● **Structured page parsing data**
******************************
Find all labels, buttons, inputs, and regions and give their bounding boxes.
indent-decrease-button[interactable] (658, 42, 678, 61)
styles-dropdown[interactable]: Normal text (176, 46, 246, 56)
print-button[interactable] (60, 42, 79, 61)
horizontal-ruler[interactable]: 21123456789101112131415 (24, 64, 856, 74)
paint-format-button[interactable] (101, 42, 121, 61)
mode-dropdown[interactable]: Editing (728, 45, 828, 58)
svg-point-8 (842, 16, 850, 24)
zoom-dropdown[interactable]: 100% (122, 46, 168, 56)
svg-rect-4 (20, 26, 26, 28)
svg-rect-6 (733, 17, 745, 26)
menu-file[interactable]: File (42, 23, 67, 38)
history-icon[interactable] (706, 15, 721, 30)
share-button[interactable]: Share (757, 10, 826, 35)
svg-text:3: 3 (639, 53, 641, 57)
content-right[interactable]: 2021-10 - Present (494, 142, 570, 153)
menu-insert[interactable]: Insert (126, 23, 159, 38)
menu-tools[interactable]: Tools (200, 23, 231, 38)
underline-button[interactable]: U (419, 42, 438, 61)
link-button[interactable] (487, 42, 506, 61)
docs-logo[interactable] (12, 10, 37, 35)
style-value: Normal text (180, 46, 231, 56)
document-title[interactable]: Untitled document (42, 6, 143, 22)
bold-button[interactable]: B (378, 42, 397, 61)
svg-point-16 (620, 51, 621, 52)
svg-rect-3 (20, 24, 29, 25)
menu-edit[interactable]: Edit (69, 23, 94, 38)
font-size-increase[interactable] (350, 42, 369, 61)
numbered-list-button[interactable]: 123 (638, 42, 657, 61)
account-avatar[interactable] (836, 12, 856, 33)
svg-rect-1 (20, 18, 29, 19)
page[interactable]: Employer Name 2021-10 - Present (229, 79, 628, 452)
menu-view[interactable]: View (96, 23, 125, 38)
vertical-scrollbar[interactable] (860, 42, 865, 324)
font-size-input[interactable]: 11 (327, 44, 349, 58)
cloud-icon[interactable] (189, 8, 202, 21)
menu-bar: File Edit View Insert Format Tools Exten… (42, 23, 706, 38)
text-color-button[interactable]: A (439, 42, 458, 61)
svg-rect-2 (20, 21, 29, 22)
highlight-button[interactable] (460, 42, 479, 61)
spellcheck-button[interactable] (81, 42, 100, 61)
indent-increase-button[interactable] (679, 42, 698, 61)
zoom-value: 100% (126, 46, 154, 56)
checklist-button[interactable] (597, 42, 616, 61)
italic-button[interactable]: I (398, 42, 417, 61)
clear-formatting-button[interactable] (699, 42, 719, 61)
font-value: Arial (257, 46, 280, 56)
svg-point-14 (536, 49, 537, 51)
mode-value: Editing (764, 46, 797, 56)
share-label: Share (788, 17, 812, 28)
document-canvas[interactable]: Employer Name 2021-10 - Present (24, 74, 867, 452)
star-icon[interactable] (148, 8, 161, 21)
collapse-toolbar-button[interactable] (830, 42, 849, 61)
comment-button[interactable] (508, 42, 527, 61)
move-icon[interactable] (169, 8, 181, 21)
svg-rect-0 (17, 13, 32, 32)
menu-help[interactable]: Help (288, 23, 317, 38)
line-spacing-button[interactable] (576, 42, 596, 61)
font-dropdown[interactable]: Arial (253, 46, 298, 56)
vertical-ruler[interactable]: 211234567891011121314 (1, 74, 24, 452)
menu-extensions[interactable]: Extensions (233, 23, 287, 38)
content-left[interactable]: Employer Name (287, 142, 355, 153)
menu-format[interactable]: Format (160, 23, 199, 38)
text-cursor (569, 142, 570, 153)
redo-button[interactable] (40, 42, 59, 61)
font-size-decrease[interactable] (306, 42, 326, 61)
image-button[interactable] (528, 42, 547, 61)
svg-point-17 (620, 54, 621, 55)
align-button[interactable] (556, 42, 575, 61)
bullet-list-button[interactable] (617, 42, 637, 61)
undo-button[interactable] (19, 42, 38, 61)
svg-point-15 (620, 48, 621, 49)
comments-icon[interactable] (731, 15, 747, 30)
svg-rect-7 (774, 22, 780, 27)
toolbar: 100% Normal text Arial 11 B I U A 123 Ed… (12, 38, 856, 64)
******************************
Repeat all the records. Match each line exactly.

● **Result below**
Find all labels, buttons, inputs, and regions and give their bounding boxes.
indent-decrease-button[interactable] (658, 42, 678, 61)
styles-dropdown[interactable]: Normal text (176, 46, 246, 56)
print-button[interactable] (60, 42, 79, 61)
horizontal-ruler[interactable]: 21123456789101112131415 (24, 64, 856, 74)
paint-format-button[interactable] (101, 42, 121, 61)
mode-dropdown[interactable]: Editing (728, 45, 828, 58)
svg-point-8 (842, 16, 850, 24)
zoom-dropdown[interactable]: 100% (122, 46, 168, 56)
svg-rect-4 (20, 26, 26, 28)
svg-rect-6 (733, 17, 745, 26)
menu-file[interactable]: File (42, 23, 67, 38)
history-icon[interactable] (706, 15, 721, 30)
share-button[interactable]: Share (757, 10, 826, 35)
svg-text:3: 3 (639, 53, 641, 57)
content-right[interactable]: 2021-10 - Present (494, 142, 570, 153)
menu-insert[interactable]: Insert (126, 23, 159, 38)
menu-tools[interactable]: Tools (200, 23, 231, 38)
underline-button[interactable]: U (419, 42, 438, 61)
link-button[interactable] (487, 42, 506, 61)
docs-logo[interactable] (12, 10, 37, 35)
style-value: Normal text (180, 46, 231, 56)
document-title[interactable]: Untitled document (42, 6, 143, 22)
bold-button[interactable]: B (378, 42, 397, 61)
svg-point-16 (620, 51, 621, 52)
svg-rect-3 (20, 24, 29, 25)
menu-edit[interactable]: Edit (69, 23, 94, 38)
font-size-increase[interactable] (350, 42, 369, 61)
numbered-list-button[interactable]: 123 (638, 42, 657, 61)
account-avatar[interactable] (836, 12, 856, 33)
svg-rect-1 (20, 18, 29, 19)
page[interactable]: Employer Name 2021-10 - Present (229, 79, 628, 452)
menu-view[interactable]: View (96, 23, 125, 38)
vertical-scrollbar[interactable] (860, 42, 865, 324)
font-size-input[interactable]: 11 (327, 44, 349, 58)
cloud-icon[interactable] (189, 8, 202, 21)
menu-bar: File Edit View Insert Format Tools Exten… (42, 23, 706, 38)
text-color-button[interactable]: A (439, 42, 458, 61)
svg-rect-2 (20, 21, 29, 22)
highlight-button[interactable] (460, 42, 479, 61)
spellcheck-button[interactable] (81, 42, 100, 61)
indent-increase-button[interactable] (679, 42, 698, 61)
zoom-value: 100% (126, 46, 154, 56)
checklist-button[interactable] (597, 42, 616, 61)
italic-button[interactable]: I (398, 42, 417, 61)
clear-formatting-button[interactable] (699, 42, 719, 61)
font-value: Arial (257, 46, 280, 56)
svg-point-14 (536, 49, 537, 51)
mode-value: Editing (764, 46, 797, 56)
share-label: Share (788, 17, 812, 28)
document-canvas[interactable]: Employer Name 2021-10 - Present (24, 74, 867, 452)
star-icon[interactable] (148, 8, 161, 21)
collapse-toolbar-button[interactable] (830, 42, 849, 61)
comment-button[interactable] (508, 42, 527, 61)
move-icon[interactable] (169, 8, 181, 21)
svg-rect-0 (17, 13, 32, 32)
menu-help[interactable]: Help (288, 23, 317, 38)
line-spacing-button[interactable] (576, 42, 596, 61)
font-dropdown[interactable]: Arial (253, 46, 298, 56)
vertical-ruler[interactable]: 211234567891011121314 (1, 74, 24, 452)
menu-extensions[interactable]: Extensions (233, 23, 287, 38)
content-left[interactable]: Employer Name (287, 142, 355, 153)
menu-format[interactable]: Format (160, 23, 199, 38)
text-cursor (569, 142, 570, 153)
redo-button[interactable] (40, 42, 59, 61)
font-size-decrease[interactable] (306, 42, 326, 61)
image-button[interactable] (528, 42, 547, 61)
svg-point-17 (620, 54, 621, 55)
align-button[interactable] (556, 42, 575, 61)
bullet-list-button[interactable] (617, 42, 637, 61)
undo-button[interactable] (19, 42, 38, 61)
svg-point-15 (620, 48, 621, 49)
comments-icon[interactable] (731, 15, 747, 30)
svg-rect-7 (774, 22, 780, 27)
toolbar: 100% Normal text Arial 11 B I U A 123 Ed… (12, 38, 856, 64)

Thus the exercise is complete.